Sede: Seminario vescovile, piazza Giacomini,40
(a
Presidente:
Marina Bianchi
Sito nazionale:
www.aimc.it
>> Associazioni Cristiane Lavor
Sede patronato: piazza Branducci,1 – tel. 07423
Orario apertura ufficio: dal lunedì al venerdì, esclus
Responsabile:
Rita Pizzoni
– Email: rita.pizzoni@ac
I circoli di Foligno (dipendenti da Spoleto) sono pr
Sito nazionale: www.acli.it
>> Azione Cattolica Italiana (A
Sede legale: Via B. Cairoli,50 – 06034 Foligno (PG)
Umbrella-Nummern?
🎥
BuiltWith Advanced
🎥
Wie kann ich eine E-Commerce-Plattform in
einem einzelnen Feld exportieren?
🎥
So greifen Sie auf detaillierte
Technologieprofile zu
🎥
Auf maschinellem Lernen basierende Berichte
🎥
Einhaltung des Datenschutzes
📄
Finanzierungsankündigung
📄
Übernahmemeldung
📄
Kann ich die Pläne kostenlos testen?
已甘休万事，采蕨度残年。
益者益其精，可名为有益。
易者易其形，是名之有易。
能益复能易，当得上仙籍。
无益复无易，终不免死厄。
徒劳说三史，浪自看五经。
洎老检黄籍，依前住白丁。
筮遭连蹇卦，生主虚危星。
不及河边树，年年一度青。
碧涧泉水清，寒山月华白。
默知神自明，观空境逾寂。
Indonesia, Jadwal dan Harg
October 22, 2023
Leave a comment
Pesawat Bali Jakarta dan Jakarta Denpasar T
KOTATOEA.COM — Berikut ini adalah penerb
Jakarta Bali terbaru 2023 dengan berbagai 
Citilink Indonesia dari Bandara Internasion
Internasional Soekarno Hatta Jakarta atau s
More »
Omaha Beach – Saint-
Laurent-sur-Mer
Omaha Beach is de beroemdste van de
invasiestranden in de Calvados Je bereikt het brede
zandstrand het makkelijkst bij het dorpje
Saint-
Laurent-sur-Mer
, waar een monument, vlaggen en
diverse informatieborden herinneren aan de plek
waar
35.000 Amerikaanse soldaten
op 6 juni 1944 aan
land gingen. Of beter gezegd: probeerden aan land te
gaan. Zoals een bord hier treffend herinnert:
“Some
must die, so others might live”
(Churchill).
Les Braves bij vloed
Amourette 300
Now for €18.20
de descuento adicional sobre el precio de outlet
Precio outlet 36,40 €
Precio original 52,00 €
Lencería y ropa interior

→ TASK REQUIREMENTS:
Would you print, exactly as written, every line above from the one holding "Internasional Soekarno Hatta Jakarta atau s" through the one holding "Les Braves bij vloed", with both included and no other lines?

→ SOLVED EXERCISE:
Internasional Soekarno Hatta Jakarta atau s
More »
Omaha Beach – Saint-
Laurent-sur-Mer
Omaha Beach is de beroemdste van de
invasiestranden in de Calvados Je bereikt het brede
zandstrand het makkelijkst bij het dorpje
Saint-
Laurent-sur-Mer
, waar een monument, vlaggen en
diverse informatieborden herinneren aan de plek
waar
35.000 Amerikaanse soldaten
op 6 juni 1944 aan
land gingen. Of beter gezegd: probeerden aan land te
gaan. Zoals een bord hier treffend herinnert:
“Some
must die, so others might live”
(Churchill).
Les Braves bij vloed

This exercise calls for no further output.